EXERCISE OBJECTIVE » Only the lines with the string "offerts" are needed; return each of them from the entries below.

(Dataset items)
'''

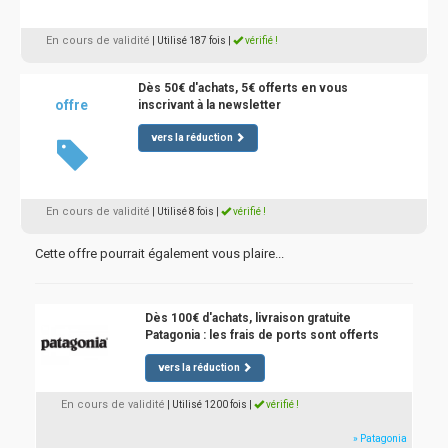
En cours de validité
| Utilisé 187 fois
|
vérifié !
Dès 50€ d'achats, 5€ offerts en vous
offre
inscrivant à la newsletter
vers la réduction
En cours de validité
| Utilisé 8 fois
|
vérifié !
Cette offre pourrait également vous plaire...
Dès 100€ d'achats, livraison gratuite
Patagonia : les frais de ports sont offerts
vers la réduction
En cours de validité
| Utilisé 1200 fois
|
vérifié !
» Patagonia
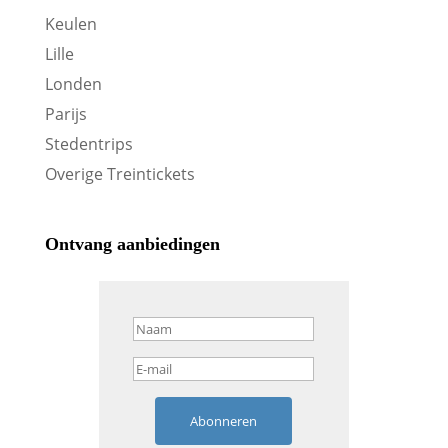
Keulen
Lille
Londen
Parijs
Stedentrips
Overige Treintickets
Ontvang aanbiedingen
Abonneren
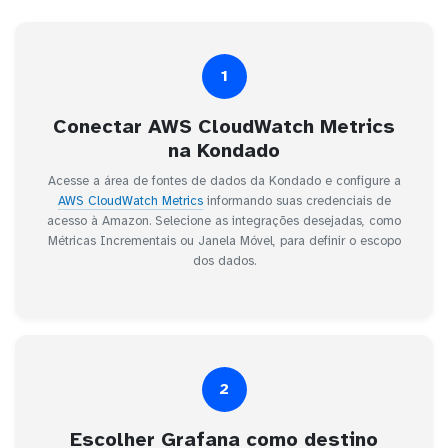
1
Conectar AWS CloudWatch Metrics
na Kondado
Acesse a área de fontes de dados da Kondado e configure a
AWS CloudWatch Metrics
informando suas credenciais de
acesso à Amazon. Selecione as integrações desejadas, como
Métricas Incrementais ou Janela Móvel, para definir o escopo
dos dados.
2
Escolher Grafana como destino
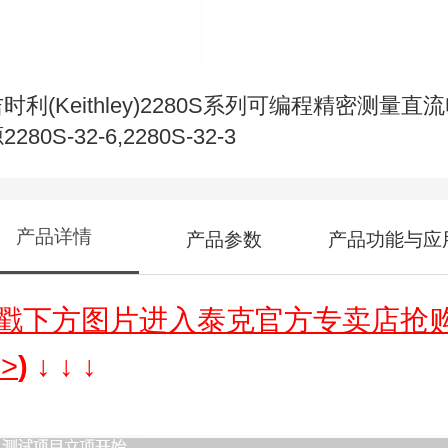
时利(Keithley)2280S系列可编程精密测量直
2280S-32-6,2280S-32-3
产品详情
产品参数
产品功能与应
戳下方图片进入泰克官方专卖店抢
>>
) ↓
↓
↓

'''

WRITTEN ANSWER »
Dès 50€ d'achats, 5€ offerts en vous
Patagonia : les frais de ports sont offerts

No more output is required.